A new research project at the University of Newcastle is looking at ways to improve the fertility of older women.
Figures released in December 2008 by the Australian Institute of Health and Welfare show the average age of mothers giving birth in Australia is just under 30 years, with 21 per cent of mothers aged 35 or over in 2006.
Associate Professor Eileen McLaughlin from the University's Faculty of Science and Information Technology has received $400,000 from the National Health and Medical Research Council.
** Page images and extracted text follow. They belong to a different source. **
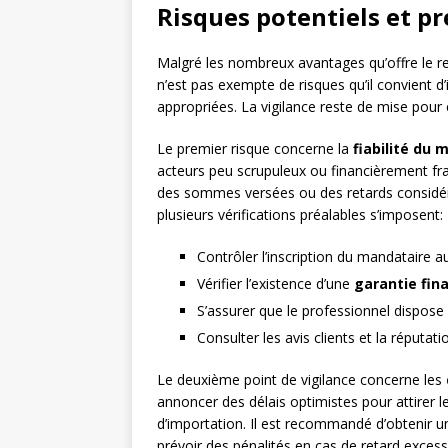
Risques potentiels et p
Malgré les nombreux avantages qu’offre le r
n’est pas exempte de risques qu’il convient d
appropriées. La vigilance reste de mise pour
Le premier risque concerne la
fiabilité du 
acteurs peu scrupuleux ou financièrement fra
des sommes versées ou des retards considérab
plusieurs vérifications préalables s’imposent:
Contrôler l’inscription du mandataire 
Vérifier l’existence d’une
garantie fin
S’assurer que le professionnel dispose
Consulter les avis clients et la réputat
Le deuxième point de vigilance concerne les
annoncer des délais optimistes pour attirer l
d’importation. Il est recommandé d’obtenir un
prévoir des pénalités en cas de retard excessi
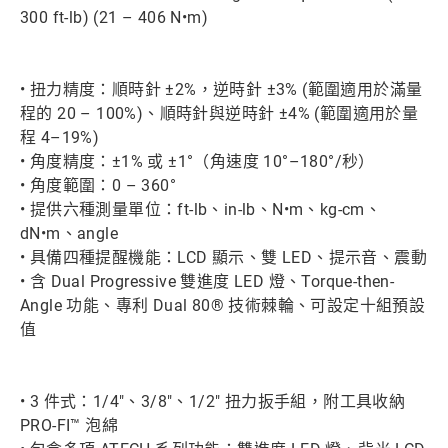
300 ft-lb) (21 – 406 N•m)
• 扭力精度：順時針 ±2%，逆時針 ±3% (範圍適用於滿量
程的 20 – 100%)、順時針與逆時針 ±4% (範圍適用於量
程 4–19%)
• 角度精度：±1% 或 ±1°（角速度 10°–180°/秒）
• 角度範圍：0 – 360°
• 提供六種測量單位：ft-lb、in-lb、N•m、kg-cm、
dN•m、angle
• 具備四種提醒機能：LCD 顯示、雙 LED、提示音、震動
• 含 Dual Progressive 雙進度 LED 燈、Torque-then-
Angle 功能、專利 Dual 80® 技術棘輪、可設定十組預設
值
• 3 件式：1/4"、3/8"、1/2" 扭力扳手組，附工具收納
PRO-FI™ 泡綿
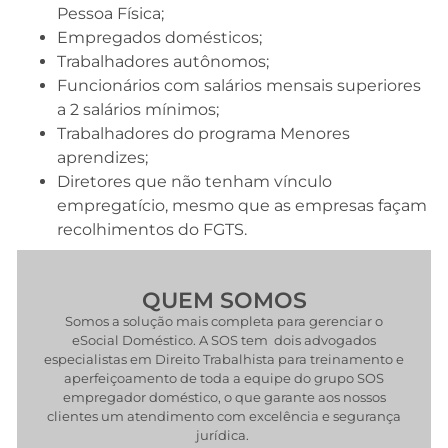
Pessoa Física;
Empregados domésticos;
Trabalhadores autônomos;
Funcionários com salários mensais superiores
a 2 salários mínimos;
Trabalhadores do programa Menores
aprendizes;
Diretores que não tenham vínculo
empregatício, mesmo que as empresas façam
recolhimentos do FGTS.
QUEM SOMOS
Somos a solução mais completa para gerenciar o
eSocial Doméstico. A SOS tem dois advogados
especialistas em Direito Trabalhista para treinamento e
aperfeiçoamento de toda a equipe do grupo SOS
empregador doméstico, o que garante aos nossos
clientes um atendimento com excelência e segurança
jurídica.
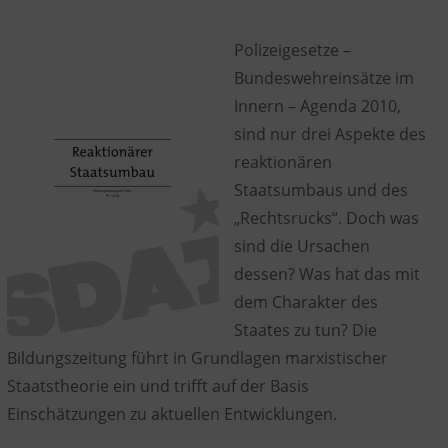
Polizeigesetze –
Bundeswehreinsätze im
Innern – Agenda 2010,
sind nur drei Aspekte des
reaktionären
Staatsumbaus und des
„Rechtsrucks“. Doch was
sind die Ursachen
dessen? Was hat das mit
dem Charakter des
Staates zu tun? Die
Bildungszeitung führt in Grundlagen marxistischer
Staatstheorie ein und trifft auf der Basis
Einschätzungen zu aktuellen Entwicklungen.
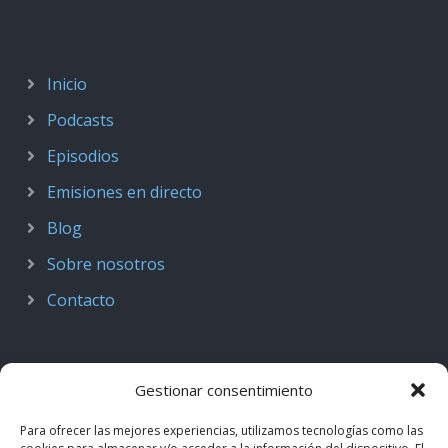
Inicio
Podcasts
Episodios
Emisiones en directo
Blog
Sobre nosotros
Contacto
Gestionar consentimiento
Para ofrecer las mejores experiencias, utilizamos tecnologías como las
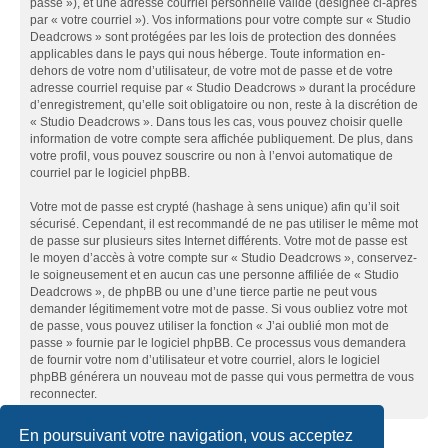
passe »), et une adresse courriel personnelle valide (désignée ci-après
par « votre courriel »). Vos informations pour votre compte sur « Studio
Deadcrows » sont protégées par les lois de protection des données
applicables dans le pays qui nous héberge. Toute information en-
dehors de votre nom d’utilisateur, de votre mot de passe et de votre
adresse courriel requise par « Studio Deadcrows » durant la procédure
d’enregistrement, qu’elle soit obligatoire ou non, reste à la discrétion de
« Studio Deadcrows ». Dans tous les cas, vous pouvez choisir quelle
information de votre compte sera affichée publiquement. De plus, dans
votre profil, vous pouvez souscrire ou non à l’envoi automatique de
courriel par le logiciel phpBB.
Votre mot de passe est crypté (hashage à sens unique) afin qu’il soit
sécurisé. Cependant, il est recommandé de ne pas utiliser le même mot
de passe sur plusieurs sites Internet différents. Votre mot de passe est
le moyen d’accès à votre compte sur « Studio Deadcrows », conservez-
le soigneusement et en aucun cas une personne affiliée de « Studio
Deadcrows », de phpBB ou une d’une tierce partie ne peut vous
demander légitimement votre mot de passe. Si vous oubliez votre mot
de passe, vous pouvez utiliser la fonction « J’ai oublié mon mot de
passe » fournie par le logiciel phpBB. Ce processus vous demandera
de fournir votre nom d’utilisateur et votre courriel, alors le logiciel
phpBB générera un nouveau mot de passe qui vous permettra de vous
reconnecter.
En poursuivant votre navigation, vous acceptez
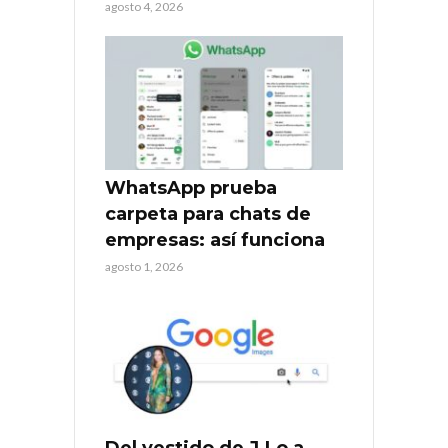
agosto 4, 2026
WhatsApp prueba
carpeta para chats de
empresas: así funciona
agosto 1, 2026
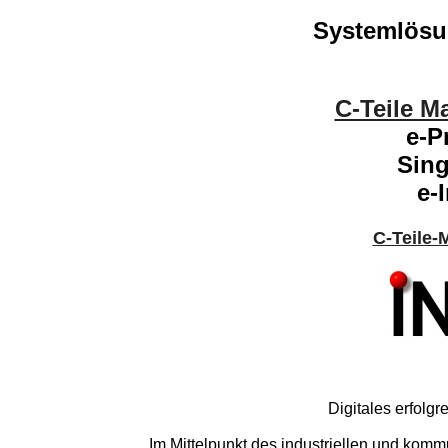
Systemlösun
C-Teile 
e-P
Sing
e-
C-Teile
Digitales erfolg
Im Mittelpunkt des industriellen und kom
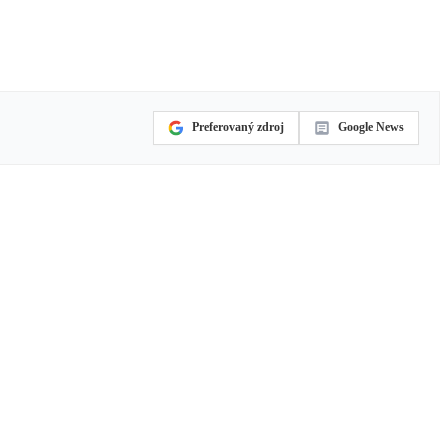
Preferovaný zdroj
Google News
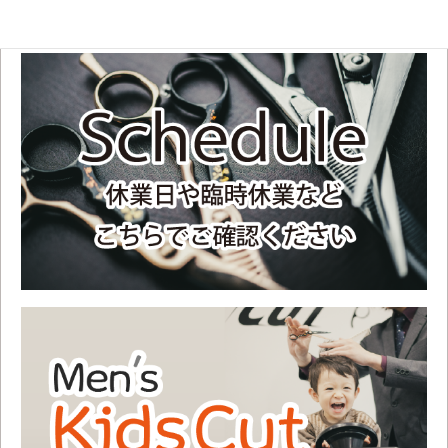
不定休のため、お手数ですがご来店前にスケジュールをご確認ください。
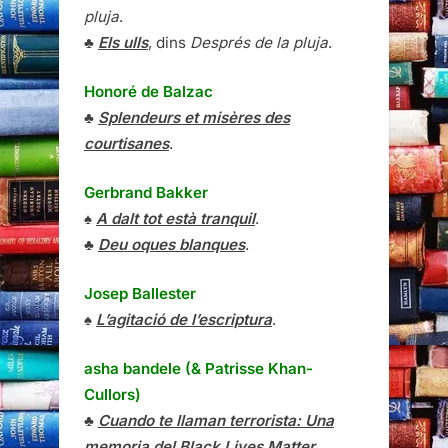
pluja
.
♣
Els ulls
, dins
Després de la pluja
.
Honoré de Balzac
♣
Splendeurs et misères des
courtisanes
.
Gerbrand Bakker
♠
A dalt tot està tranquil
.
♣
Deu oques blanques
.
Josep Ballester
♠
L’agitació de l’escriptura
.
asha bandele (& Patrisse Khan-
Cullors)
♣
Cuando te llaman terrorista: Una
memoria del Black Lives Matter
.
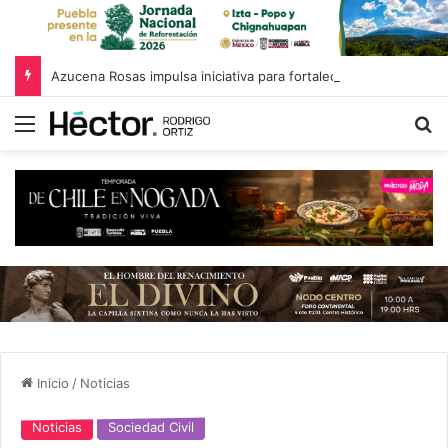
Azucena Rosas impulsa iniciativa para fortalecer el Registro Estatal de Opciones para Educación Superior
Menú
B
Inicio
/
Noticias
Noticias
Sociedad Civil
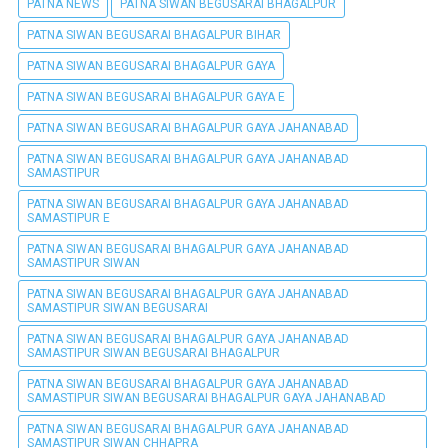
PATNA NEWS
PATNA SIWAN BEGUSARAI BHAGALPUR
PATNA SIWAN BEGUSARAI BHAGALPUR BIHAR
PATNA SIWAN BEGUSARAI BHAGALPUR GAYA
PATNA SIWAN BEGUSARAI BHAGALPUR GAYA E
PATNA SIWAN BEGUSARAI BHAGALPUR GAYA JAHANABAD
PATNA SIWAN BEGUSARAI BHAGALPUR GAYA JAHANABAD
SAMASTIPUR
PATNA SIWAN BEGUSARAI BHAGALPUR GAYA JAHANABAD
SAMASTIPUR E
PATNA SIWAN BEGUSARAI BHAGALPUR GAYA JAHANABAD
SAMASTIPUR SIWAN
PATNA SIWAN BEGUSARAI BHAGALPUR GAYA JAHANABAD
SAMASTIPUR SIWAN BEGUSARAI
PATNA SIWAN BEGUSARAI BHAGALPUR GAYA JAHANABAD
SAMASTIPUR SIWAN BEGUSARAI BHAGALPUR
PATNA SIWAN BEGUSARAI BHAGALPUR GAYA JAHANABAD
SAMASTIPUR SIWAN BEGUSARAI BHAGALPUR GAYA JAHANABAD
PATNA SIWAN BEGUSARAI BHAGALPUR GAYA JAHANABAD
SAMASTIPUR SIWAN CHHAPRA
She will investigate the healthy development of the female egg cell, called an oocyte, involved in reproduction.
"Women are born with all of the oocytes they will ever carry, and the number and quality decline as a woman ages," Associate Professor McLaughlin explained.
"Unhealthy egg development can lead to infertility, miscarriage and congenital abnormalities.
Using a combination of novel genetic tools and live cell imaging we will research the key cellular signalling pathways controlling the production of healthy and chromosomally-balanced oocytes.
Targeting key proteins in oocyte development may lead to the discovery of new strategies for selecting good eggs in assisted reproductive technology or even repairing damaged eggs."
Professor McLaughlin is conducting the research at the University's Priority Research Centre (PRC) for Reproductive Science, in collaboration with Dr Gary Hime at the University of Melbourne.
The research will build on the PRC's current investigations into the impact of environmental chemicals on female fertility.
The University of Newcastle is internationally recognised for its contribution to studies of human fertility and pregnancy. Under the direction of Laureate Professor John Aitken, a world-leader in male infertility, the PRC is addressing one of the Australian Government's important national research priorities, 'A Healthy Start to Life'.
The Priority Research Centre for Reproductive Science conducts research in collaboration with the Hunter Medical Research Institute's Pregnancy and Reproduction Research Program. HMRI is a partnership between the University of Newcastle, Hunter New England Health and the community.